Eu égard au caractère particulièrement sensible de ces médicaments, la communication des titulaires d’autorisation est particulièrement encadrée. L’information faite au public et aux professionnels de santé sur les médicaments à base de cannabis ne doit pas être constitutive d’une publicité et doit respecter le cadre fixé par le directeur général de l’ANSM :

  • la diffusion d’une information sans respecter le cadre fixé par l’ANSM est constitutive d’un manquement soumise à pénalité financière (Article 5421-8 du CSP) ; et
  • la diffusion d’une publicité au public est constitutive d’une infraction pénale soumise à une peine d’emprisonnement de 5 ans et une amende de 375 000 euros (Article 5421-6-3 du CSP).

Entrée en vigueur et textes d’application

Le régime généralisé de commercialisation des médicaments à base de cannabis a vocation à remplacer complètement le régime d’expérimentation de 2020 au plus tard le 31 décembre 2024 et devrait entrer en vigueur progressivement après l’adoption des textes d’application.

L’échéancier des textes d’application n’a pas encore été publié mais, sur la base du texte de l’article 78 de la LFSS 2024, les textes d’application à adopter devraient consister en :

  • un décret en Conseil d’Etat définissant notamment les modalités de demande d’autorisation par les fabricants de médicaments à base de cannabis, les critères de retrait des produits dans l’intérêt de la santé publique et les conditions de modification, de suspension et de retrait des autorisations d’utilisation pour une période temporaire ;
  • un décret en Conseil d’Etat précisant les modalités de prise en charge des médicaments à base de cannabis ;
  • un décret fixant les prix et tarifs européens présentant une taille totale de marché comparable permettant de déterminer le prix des médicaments à base de cannabis ; et
  • un arrêté fixant :
  • les spécifications techniques auxquelles doivent satisfaire les médicaments autorisés ; et
  • les indications thérapeutiques et situations cliniques pour lesquelles l’utilisation de médicaments à base de cannabis est susceptible d’être autorisée.

Ces indications devraient être sensiblement les mêmes que celles prévues dans le cadre de l’expérimentation et concernaient un champ très limité de pathologies[1].

A titre transitoire, depuis le 26 mars 2024, les médicaments à base de cannabis autorisés dans le cadre de l’expérimentation font l’objet d’une prise en charge par l’Assurance maladie selon les conditions et les prix fixés par un arrêté du 27 mars 2024.

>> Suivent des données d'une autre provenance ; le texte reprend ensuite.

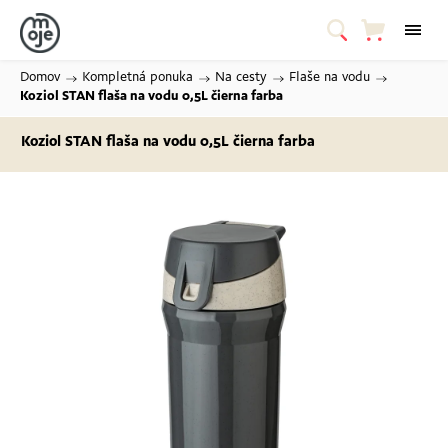
Domov
/
Kompletná ponuka
/
Na cesty
/
Flaše na vodu
/
Koziol STAN flaša na vodu 0,5L
čierna farba
Koziol STAN flaša na vodu 0,5L
čierna farba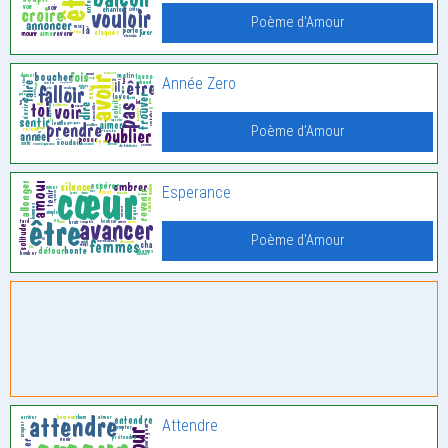
Poème d'Amour
Année Zero
Poème d'Amour
Esperance
Poème d'Amour
Attendre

Cette phase transitoire s’applique jusqu’à ce qu’un médicament à base de cannabis soit autorisé conformément au dispositif général susmentionné et au plus tard, jusqu’au 31 décembre 2024.

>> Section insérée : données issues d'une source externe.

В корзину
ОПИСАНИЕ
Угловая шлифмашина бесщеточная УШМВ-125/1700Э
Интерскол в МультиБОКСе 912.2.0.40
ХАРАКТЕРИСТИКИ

Une autorisation des médicaments à base de cannabis qui demeure limitée en pratique et temporaire

De nombreux Etats membres de l’UE ont considéré que l’accès au cannabis thérapeutique devait être autorisé. Ce sont aujourd’hui 21 Etats membres de l’UE qui ont légiféré en ce sens pour diverses indications limitées dans chaque Etat.

Toutefois, le Gouvernement a expressément indiqué dans l’amendement ayant introduit l’article 78 de la LFSS 2024 que ce régime a vocation à demeurer « restreint à des indications très limitées, dans l’attente de l’évolution en cours par les instances européennes sur l’inscription éventuelle de ces produits dans une autorisation de mise sur le marché relevant d’un usage médical bien établi ».

Ce régime national n’a donc qu’un « statut temporaire »[2], et l’évolution européenne devrait intervenir bientôt. Lors des débats parlementaires, Aurélien Rousseau, alors ministre de la Santé, avait indiqué que bien qu’il n’y ait « pas à ce stade d’autorisation de mise sur le marché à l’échelle européenne », celle-ci devrait être décidée « en 2025 ».

 

[1]     Les cinq indications visées par l’expérimentation sont : les douleurs neuropathiques réfractaires aux thérapies accessibles ; certaines formes d’épilepsie pharmaco-résistantes ; certains symptômes rebelles en oncologie liés au cancer ou au traitement anticancéreux ; les situations palliatives ; la spasticité douloureuse de la sclérose en plaques ou des autres pathologies du système nerveux central.

[2]     V. l’exposé des motifs de l’amendement n° 3298.